En lo que llevo de este retiro obligatorio he podido conectarme poco con los procesos creativos en los que venía trabajando o con proyectos a futuro. Y, más allá de las causas obvias de esta especie de parálisis, lo que me pulsa es la pregunta por el sentido de mis prácticas —no por la engañosa utilidad—. La imposibilidad de consensuar ninguna certeza me pone en entredicho. Acepto, no sin dificultades, el desafío. Al fin y al cabo, las certezas también se aprenden, son eso que acordamos dar por cierto a fuerza de machacar con convención y hábito.

Pero quisiera volver, para cerrar, al inicio de este texto, cuando mencionaba la orfandad en la que estamos: sin trabajo, sin dinero y sin amor. Me gusta pensar a la creación artística como un modo de estar en el mundo, como uno de los tantos intentos por mediar con sus (nuestras) asperezas, como una pulsión vital y amorosa que necesita irremediablemente de lxs otrxs para su despliegue. Lo que esta pandemia vuelve aún más inevitable es la pregunta por nuestro compromiso ético, para que, desde nuestro lugar, nuestro intercambio con este maltratado ecosistema abone a un mundo que sea más vivible para todxs aquellxs, humanos y no-humanos, que lo habitamos. Quizás, desde esta condición, podremos también reafirmar con mayor fuerza nuestro derecho a bien-estar con nuestrxs amigxs en nuestras prácticas artísticas.

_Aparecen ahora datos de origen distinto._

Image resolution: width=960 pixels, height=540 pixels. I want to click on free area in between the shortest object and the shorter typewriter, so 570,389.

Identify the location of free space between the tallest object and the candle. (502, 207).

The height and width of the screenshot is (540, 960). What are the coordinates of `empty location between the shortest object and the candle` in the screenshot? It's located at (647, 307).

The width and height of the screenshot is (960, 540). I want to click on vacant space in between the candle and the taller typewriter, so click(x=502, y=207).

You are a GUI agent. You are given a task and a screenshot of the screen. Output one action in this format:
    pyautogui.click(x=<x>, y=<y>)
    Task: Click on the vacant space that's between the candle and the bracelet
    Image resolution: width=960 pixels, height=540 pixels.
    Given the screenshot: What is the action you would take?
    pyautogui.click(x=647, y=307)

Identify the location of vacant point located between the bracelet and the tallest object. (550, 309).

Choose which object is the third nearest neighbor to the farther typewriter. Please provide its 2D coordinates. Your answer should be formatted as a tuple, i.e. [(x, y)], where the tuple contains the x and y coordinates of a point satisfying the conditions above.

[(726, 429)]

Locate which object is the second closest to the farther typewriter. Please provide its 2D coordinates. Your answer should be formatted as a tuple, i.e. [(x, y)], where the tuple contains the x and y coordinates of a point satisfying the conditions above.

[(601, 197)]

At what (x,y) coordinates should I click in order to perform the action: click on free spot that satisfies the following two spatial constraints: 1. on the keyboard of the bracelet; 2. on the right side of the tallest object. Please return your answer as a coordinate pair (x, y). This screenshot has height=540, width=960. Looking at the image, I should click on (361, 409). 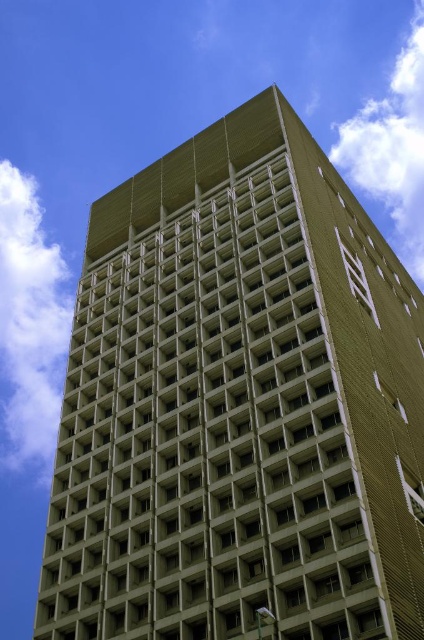 Is white fluffy cloud at upper left further to the viewer compared to white fluffy cloud at upper center?

No, it is in front of white fluffy cloud at upper center.

In the scene shown: Between white fluffy cloud at upper left and white fluffy cloud at upper center, which one appears on the right side from the viewer's perspective?

Positioned to the right is white fluffy cloud at upper center.

Between point (41, 449) and point (396, 164), which one is positioned in front?

Point (41, 449) is more forward.

Find the location of a particular element. white fluffy cloud at upper left is located at coordinates (30, 324).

Mi hija, que tiene poco más de dos años, me dijo hace unos días “mamá, vamos a comprar para comprar”. Quería salir. Comprar como vía de escape. Cuando la escuché, pensé en su ingenua rapidez para definir el fundamento de la sociedad en la que vivimos. Me gustaría poder reemplazar sus palabras con estas otras: “vivir para bien vivir”, aun a riesgo de volver a aterrizar de boca en el asfalto, después de un golpe seco por la espalda.